--- Dataset content ---
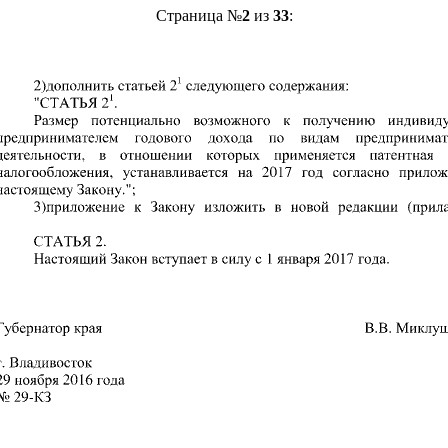
Страница №
2
из
33
:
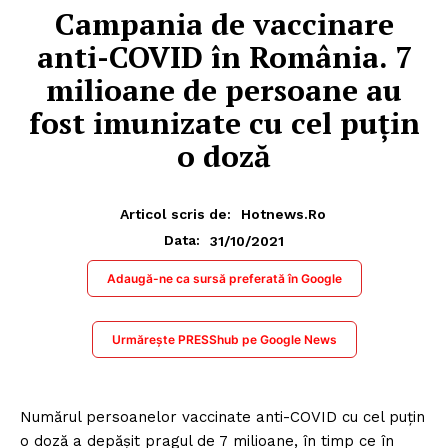
Campania de vaccinare
anti-COVID în România. 7
milioane de persoane au
fost imunizate cu cel puțin
o doză
Articol scris de:
Hotnews.ro
31/10/2021
Data:
Adaugă-ne ca sursă preferată în Google
Urmărește PRESShub pe Google News
Numărul persoanelor vaccinate anti-COVID cu cel puţin
o doză a depășit pragul de 7 milioane, în timp ce în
---
__What you are asked to do__:
Each line of the entries above that has the word "anti" is to be copied.

__Response area__:
anti-COVID în România. 7
Numărul persoanelor vaccinate anti-COVID cu cel puţin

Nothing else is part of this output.